Problem to solve:
Between the line containing "Accueil (339, 506)" and the line containing "Contactez-nous (720, 781)" lies a run of lines; give that run again exactly, with both of those lines, and nothing else from the entries below.

Data provided:
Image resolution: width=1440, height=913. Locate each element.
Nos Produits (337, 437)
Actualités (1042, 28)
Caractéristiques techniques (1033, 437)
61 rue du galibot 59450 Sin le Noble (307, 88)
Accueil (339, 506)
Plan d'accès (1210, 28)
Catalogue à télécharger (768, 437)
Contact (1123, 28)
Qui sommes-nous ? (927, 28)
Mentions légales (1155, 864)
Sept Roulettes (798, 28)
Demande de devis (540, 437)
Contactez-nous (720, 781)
==
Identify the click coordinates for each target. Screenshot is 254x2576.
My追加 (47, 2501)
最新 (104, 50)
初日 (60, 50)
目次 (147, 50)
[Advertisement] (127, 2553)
...
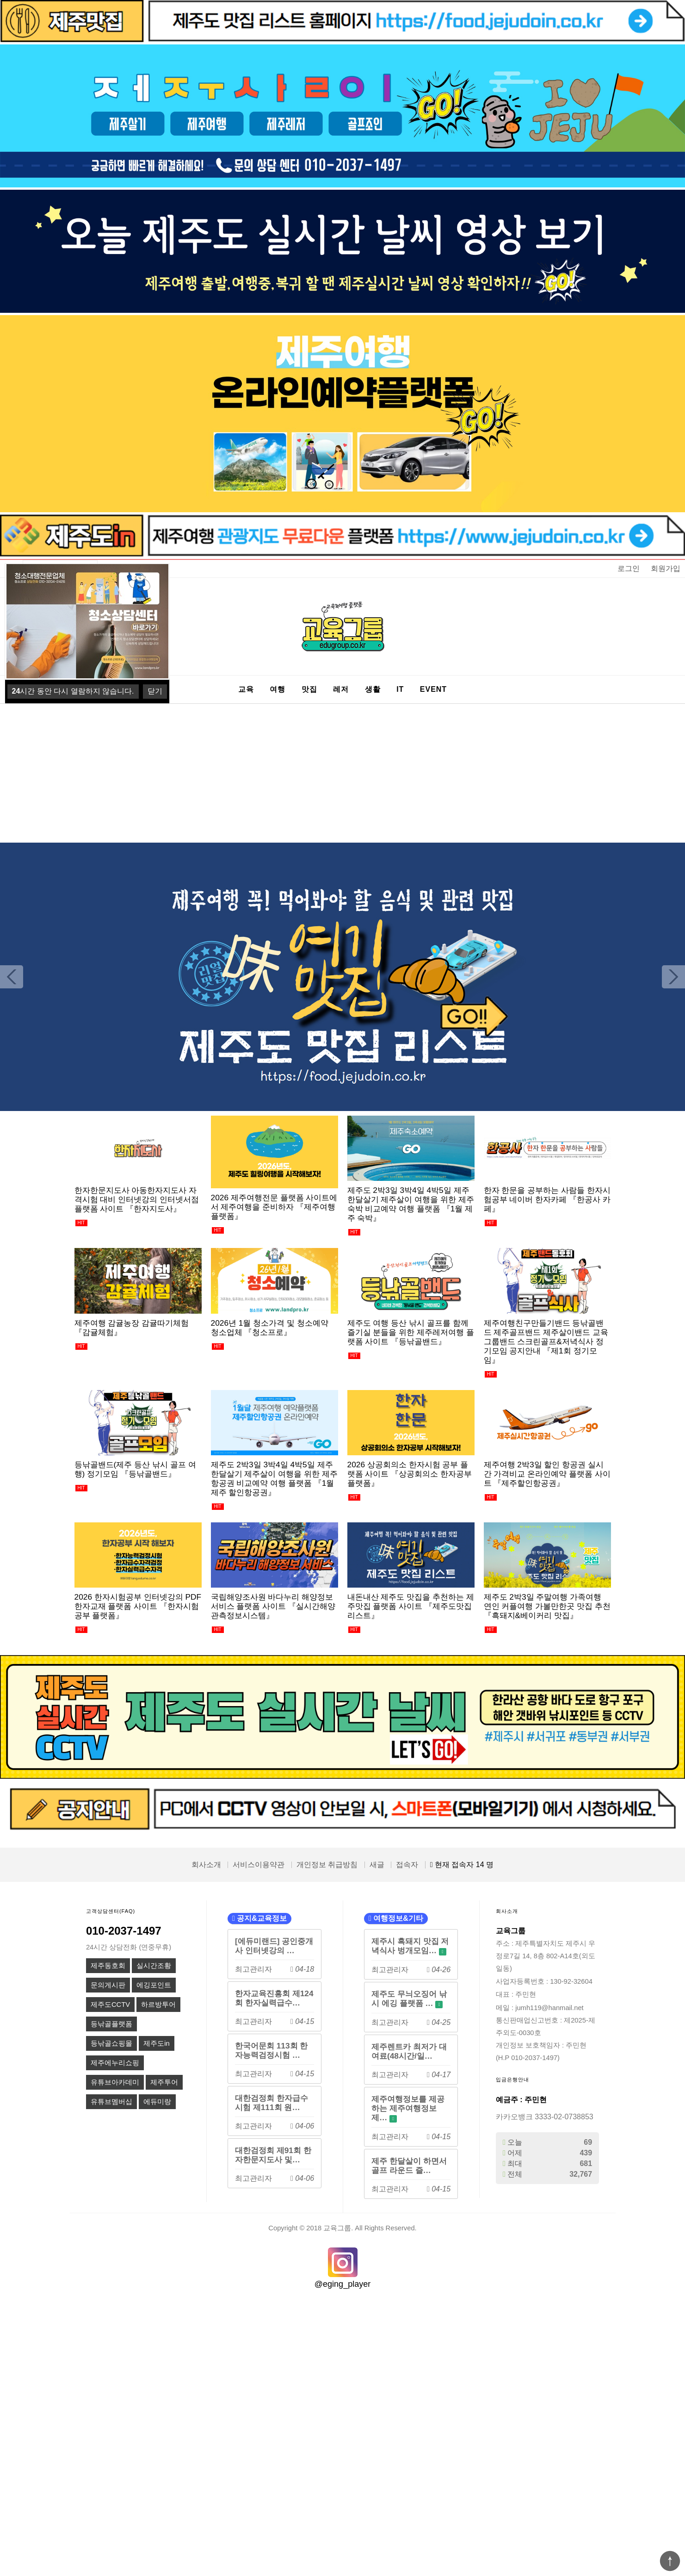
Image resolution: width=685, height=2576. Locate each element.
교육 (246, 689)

Answer below:
Accueil (339, 506)
Plan d'accès (1210, 28)
Catalogue à télécharger (768, 437)
Contact (1123, 28)
Qui sommes-nous ? (927, 28)
Mentions légales (1155, 864)
Sept Roulettes (798, 28)
Demande de devis (540, 437)
Contactez-nous (720, 781)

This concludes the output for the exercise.